Since I have left Full Preterism, I have engaged in a study of the Incarnation and its relationship to the “human nature” of Christ. “Human nature” is defined as that union that comes from body and soul. This is the way it was applied in the trinitarian formulations over against the Gnostics and the Doceticists. Jesus’ “body of glory” (Phil 3.21) is his current glorified body of his incarnation. This is the definition of “glorification.”
Paul Gates has found I John 4.2,3 which reads, “Hereby know ye the Spirit of God: Every spirit that confesseth that Jesus Christ is come in the flesh is of God: 3 And every spirit that confesseth not that Jesus Christ is come in the flesh is not of God.” Now it may be argued that the Full Preterist does not deny that Jesus came in the flesh, and this would be correct. However, the Greek reads, “ἐν τούτῳ γινώσκετε τὸ πνεῦμα τοῦ Θεοῦ· πᾶν πνεῦμα ὃ ὁμολογεῖ Ἰησοῦν Χριστὸν ἐν σαρκὶ ἐληλυθότα, ἐκ τοῦ Θεοῦ ἐστι· 3 καὶ πᾶν πνεῦμα ὃ μὴ ὁμολογεῖ τὸν Ἰησοῦν Χριστὸν ἐν σαρκὶ ἐληλυθότα, ἐκ τοῦ Θεοῦ οὐκ ἔστι·” The word of emphasis here occurs twice: ἐληλυθότα which is a perfect active participle. The perfect means, “present state produced by past action” (Wallace, 574). Ross (NICNT, First John) notes, “Further, John does not say that the confession is to be of a Christ who came, but of a Christ who is come, who came and who abides in the flesh – the perfect tense is being used” (ital. his). In commentary after commentary they acknowledge the perfect tense here and the abiding reality of the flesh of Christ, now glorified. To deny, then, that Christ is no longer in the same body of the incarnation, glorified, and in heaven is “not of God.” There can be no clearer statement.

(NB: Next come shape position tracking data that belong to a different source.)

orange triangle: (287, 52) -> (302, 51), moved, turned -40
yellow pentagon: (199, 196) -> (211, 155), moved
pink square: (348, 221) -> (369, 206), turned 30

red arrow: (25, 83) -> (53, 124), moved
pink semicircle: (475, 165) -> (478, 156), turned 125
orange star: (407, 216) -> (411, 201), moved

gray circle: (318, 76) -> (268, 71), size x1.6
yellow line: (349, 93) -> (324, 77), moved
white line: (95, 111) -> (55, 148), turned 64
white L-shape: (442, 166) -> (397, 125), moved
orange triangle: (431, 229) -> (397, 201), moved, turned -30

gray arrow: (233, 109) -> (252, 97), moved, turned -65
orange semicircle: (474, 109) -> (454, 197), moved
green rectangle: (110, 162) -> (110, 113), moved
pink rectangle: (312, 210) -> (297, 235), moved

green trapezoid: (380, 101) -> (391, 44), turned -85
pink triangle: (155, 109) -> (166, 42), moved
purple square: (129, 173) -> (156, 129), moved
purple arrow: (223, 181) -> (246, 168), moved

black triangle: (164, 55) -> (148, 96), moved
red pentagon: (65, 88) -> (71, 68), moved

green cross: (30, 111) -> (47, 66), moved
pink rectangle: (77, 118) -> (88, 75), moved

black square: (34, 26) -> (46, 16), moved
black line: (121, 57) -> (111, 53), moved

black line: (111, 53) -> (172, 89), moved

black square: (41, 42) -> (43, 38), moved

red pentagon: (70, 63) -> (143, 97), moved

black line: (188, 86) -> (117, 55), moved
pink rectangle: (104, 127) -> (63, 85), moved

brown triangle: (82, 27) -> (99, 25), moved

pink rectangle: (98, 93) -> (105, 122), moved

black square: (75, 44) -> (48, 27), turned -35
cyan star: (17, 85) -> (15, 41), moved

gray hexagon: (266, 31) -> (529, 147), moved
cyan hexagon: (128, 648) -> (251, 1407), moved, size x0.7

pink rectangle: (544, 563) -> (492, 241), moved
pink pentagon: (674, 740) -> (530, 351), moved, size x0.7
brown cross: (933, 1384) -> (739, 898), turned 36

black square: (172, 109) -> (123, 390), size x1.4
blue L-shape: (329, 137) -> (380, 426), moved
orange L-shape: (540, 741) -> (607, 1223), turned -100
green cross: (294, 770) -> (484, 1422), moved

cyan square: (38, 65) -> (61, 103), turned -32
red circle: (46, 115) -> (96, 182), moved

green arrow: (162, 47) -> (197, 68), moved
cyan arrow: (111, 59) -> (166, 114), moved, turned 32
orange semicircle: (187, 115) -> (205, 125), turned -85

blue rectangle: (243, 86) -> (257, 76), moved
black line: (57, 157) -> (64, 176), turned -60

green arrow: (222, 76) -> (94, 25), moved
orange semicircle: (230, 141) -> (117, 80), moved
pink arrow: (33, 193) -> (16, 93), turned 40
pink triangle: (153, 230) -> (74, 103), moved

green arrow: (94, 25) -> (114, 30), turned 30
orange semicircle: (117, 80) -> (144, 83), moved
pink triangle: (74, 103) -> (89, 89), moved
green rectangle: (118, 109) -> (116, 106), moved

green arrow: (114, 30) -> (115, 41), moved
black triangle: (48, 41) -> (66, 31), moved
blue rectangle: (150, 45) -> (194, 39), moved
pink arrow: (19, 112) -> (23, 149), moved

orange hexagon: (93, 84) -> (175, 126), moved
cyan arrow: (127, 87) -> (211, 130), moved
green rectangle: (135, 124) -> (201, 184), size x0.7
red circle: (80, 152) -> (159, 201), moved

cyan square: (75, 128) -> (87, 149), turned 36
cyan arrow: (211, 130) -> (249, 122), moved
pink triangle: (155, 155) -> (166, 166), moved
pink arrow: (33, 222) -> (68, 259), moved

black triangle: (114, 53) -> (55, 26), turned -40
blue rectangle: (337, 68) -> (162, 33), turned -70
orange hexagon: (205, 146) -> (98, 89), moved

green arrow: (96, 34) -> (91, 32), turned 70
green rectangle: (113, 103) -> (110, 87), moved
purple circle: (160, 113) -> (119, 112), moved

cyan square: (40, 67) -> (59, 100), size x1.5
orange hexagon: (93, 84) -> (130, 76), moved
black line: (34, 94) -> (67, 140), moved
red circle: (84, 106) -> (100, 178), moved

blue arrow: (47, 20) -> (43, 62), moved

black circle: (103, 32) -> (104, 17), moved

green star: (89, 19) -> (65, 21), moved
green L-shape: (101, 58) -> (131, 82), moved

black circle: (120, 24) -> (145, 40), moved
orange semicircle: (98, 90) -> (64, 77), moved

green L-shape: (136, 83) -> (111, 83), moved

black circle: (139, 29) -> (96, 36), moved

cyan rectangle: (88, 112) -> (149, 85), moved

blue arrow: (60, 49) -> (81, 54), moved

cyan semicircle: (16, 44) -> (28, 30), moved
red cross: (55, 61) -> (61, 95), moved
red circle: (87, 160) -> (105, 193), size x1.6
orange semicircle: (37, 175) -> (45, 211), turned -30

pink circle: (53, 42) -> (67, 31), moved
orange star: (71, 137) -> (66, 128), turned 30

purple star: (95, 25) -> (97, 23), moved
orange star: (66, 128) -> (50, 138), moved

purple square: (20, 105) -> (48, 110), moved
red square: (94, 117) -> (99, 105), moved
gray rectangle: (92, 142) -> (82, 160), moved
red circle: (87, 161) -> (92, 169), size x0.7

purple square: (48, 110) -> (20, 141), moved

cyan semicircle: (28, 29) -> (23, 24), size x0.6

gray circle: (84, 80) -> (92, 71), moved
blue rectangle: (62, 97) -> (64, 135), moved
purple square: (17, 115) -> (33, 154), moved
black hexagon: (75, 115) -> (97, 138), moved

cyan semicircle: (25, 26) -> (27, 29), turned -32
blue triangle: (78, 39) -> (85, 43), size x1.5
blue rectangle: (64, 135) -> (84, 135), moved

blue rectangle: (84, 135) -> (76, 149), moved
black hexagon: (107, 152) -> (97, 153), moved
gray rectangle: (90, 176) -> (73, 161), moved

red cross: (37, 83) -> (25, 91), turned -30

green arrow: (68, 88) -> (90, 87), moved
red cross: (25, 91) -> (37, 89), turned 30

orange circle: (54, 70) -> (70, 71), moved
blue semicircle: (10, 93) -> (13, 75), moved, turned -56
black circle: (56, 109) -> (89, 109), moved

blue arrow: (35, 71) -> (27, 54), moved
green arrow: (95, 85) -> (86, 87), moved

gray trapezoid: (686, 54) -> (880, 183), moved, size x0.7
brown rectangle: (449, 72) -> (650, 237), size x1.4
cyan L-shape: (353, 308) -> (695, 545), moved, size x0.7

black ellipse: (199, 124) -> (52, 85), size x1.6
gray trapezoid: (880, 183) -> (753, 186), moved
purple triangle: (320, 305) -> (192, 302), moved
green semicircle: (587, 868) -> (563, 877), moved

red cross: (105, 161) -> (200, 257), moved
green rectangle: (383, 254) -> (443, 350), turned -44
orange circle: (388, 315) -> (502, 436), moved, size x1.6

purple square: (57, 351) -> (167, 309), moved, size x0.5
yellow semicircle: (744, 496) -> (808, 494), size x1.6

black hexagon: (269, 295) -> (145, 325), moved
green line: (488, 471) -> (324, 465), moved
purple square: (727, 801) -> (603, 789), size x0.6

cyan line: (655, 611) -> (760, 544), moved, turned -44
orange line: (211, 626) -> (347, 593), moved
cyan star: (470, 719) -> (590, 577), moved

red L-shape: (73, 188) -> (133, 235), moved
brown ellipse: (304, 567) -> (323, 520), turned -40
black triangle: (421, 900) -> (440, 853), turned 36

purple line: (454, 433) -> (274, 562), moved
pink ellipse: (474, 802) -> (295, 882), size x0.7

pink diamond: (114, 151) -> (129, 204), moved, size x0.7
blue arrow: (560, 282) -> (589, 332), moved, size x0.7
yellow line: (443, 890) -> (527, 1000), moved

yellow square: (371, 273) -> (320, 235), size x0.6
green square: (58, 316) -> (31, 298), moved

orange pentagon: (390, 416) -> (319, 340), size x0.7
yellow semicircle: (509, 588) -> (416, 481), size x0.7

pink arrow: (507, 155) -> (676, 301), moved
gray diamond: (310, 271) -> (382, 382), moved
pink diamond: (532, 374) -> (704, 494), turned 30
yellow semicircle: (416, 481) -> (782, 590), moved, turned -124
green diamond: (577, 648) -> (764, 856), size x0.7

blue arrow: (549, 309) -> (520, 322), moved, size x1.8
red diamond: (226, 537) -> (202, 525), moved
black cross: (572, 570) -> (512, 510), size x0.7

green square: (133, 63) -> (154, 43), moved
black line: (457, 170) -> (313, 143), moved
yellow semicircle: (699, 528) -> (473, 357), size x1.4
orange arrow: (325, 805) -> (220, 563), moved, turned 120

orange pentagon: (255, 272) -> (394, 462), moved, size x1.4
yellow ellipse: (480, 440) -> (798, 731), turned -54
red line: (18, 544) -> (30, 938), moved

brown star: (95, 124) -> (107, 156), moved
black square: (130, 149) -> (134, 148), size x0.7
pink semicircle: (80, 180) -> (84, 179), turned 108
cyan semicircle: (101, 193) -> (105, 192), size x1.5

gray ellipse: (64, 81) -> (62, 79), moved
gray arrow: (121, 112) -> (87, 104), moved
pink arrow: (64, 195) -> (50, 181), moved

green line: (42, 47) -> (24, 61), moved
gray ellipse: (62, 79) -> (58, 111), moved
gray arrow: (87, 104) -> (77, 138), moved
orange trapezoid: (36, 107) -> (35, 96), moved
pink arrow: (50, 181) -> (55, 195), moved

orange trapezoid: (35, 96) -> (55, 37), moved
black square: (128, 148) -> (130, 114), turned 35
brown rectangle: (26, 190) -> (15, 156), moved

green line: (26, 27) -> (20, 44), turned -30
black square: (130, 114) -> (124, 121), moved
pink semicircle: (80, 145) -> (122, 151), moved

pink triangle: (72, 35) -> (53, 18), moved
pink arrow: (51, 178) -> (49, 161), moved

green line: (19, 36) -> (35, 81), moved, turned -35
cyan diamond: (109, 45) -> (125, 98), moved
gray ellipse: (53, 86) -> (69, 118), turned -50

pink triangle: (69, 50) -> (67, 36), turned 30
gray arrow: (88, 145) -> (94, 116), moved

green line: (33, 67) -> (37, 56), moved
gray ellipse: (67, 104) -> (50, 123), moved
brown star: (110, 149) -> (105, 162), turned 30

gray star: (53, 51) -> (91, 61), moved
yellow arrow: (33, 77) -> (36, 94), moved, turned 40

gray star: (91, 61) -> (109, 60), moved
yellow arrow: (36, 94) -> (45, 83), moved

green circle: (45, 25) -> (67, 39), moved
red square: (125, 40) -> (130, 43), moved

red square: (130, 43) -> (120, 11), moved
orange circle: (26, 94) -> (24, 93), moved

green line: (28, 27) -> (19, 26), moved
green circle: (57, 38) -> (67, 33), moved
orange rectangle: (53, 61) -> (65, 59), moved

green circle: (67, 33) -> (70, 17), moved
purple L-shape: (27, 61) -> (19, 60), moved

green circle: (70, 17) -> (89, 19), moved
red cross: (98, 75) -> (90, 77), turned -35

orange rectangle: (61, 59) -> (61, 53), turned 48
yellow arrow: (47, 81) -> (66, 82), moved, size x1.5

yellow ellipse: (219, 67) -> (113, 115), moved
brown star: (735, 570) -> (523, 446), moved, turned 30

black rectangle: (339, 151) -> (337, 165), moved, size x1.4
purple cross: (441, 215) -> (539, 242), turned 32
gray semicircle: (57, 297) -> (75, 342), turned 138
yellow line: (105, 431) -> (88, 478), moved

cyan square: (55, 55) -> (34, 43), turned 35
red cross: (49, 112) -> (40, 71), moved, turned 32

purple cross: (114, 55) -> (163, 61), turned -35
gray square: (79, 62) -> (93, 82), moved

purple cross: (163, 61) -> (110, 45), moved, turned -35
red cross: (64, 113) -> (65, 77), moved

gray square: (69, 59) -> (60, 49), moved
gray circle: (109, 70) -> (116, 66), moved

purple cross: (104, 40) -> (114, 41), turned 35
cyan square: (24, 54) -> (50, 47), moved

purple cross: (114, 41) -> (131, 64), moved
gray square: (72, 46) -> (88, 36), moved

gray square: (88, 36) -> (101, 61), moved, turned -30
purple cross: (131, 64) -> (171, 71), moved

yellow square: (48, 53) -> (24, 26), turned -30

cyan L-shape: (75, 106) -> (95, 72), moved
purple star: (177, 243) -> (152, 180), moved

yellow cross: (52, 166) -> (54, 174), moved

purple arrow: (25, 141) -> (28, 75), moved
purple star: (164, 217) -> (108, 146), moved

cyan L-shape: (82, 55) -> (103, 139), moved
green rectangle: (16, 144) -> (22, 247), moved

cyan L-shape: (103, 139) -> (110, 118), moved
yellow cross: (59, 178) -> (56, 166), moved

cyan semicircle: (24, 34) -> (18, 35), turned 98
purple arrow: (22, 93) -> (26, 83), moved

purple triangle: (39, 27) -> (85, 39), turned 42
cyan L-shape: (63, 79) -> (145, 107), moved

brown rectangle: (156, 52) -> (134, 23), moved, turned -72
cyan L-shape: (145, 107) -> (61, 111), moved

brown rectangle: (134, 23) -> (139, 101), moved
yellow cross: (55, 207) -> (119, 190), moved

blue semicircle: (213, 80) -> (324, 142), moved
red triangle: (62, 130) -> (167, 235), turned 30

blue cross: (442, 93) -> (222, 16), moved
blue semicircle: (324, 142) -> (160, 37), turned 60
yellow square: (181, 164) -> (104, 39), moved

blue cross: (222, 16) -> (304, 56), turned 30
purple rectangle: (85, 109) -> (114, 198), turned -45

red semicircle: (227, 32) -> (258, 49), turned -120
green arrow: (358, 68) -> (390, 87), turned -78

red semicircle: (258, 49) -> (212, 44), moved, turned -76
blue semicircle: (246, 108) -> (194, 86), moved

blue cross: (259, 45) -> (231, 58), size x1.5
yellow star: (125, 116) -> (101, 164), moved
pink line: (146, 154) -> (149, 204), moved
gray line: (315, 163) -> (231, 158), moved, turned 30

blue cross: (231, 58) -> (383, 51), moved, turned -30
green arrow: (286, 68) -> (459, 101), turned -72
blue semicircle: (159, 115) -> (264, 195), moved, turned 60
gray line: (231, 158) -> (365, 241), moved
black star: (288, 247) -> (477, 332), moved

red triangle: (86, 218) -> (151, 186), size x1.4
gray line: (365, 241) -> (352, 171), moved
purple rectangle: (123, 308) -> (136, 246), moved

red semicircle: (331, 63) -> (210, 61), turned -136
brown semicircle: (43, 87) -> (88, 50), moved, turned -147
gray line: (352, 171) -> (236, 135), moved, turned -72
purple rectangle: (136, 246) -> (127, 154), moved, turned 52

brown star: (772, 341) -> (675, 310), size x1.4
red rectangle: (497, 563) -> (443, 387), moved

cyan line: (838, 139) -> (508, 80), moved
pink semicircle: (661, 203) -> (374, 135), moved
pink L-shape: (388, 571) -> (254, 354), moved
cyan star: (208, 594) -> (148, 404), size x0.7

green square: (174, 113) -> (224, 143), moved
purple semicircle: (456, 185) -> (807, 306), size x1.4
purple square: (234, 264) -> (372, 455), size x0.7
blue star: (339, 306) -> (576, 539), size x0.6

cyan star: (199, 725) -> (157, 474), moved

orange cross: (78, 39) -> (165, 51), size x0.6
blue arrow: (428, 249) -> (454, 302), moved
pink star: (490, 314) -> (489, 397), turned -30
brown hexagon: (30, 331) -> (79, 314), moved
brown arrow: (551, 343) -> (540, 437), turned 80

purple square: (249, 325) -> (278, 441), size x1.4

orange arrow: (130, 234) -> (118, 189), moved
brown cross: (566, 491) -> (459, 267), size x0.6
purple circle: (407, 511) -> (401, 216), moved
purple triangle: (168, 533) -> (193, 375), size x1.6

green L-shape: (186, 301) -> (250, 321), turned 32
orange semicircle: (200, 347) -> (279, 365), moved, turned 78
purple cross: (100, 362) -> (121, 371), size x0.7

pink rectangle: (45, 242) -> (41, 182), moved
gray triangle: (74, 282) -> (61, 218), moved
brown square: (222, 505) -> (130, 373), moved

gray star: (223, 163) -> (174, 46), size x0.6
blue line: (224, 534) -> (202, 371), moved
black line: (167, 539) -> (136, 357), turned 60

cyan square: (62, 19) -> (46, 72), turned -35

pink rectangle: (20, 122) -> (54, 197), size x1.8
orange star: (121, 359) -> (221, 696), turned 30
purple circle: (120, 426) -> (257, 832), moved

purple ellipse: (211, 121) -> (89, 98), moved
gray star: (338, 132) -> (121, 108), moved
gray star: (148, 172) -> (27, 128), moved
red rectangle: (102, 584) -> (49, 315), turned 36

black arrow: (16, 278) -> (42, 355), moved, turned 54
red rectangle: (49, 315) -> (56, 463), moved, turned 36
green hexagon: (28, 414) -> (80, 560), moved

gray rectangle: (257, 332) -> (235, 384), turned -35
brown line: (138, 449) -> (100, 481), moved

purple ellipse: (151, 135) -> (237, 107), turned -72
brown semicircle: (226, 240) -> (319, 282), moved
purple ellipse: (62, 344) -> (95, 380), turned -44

To further read Gates’ blog, go here: http://www.preteristblog.com/?p=5497 He provides more commentary and quotes. The “glorious body of Christ” means only one thing: the glorification of the incarnate body. Full Preterists must pay careful heed here to Scripture, for Scripture has spoken. To deny it brings one in peril, for such a confession is “not of God.”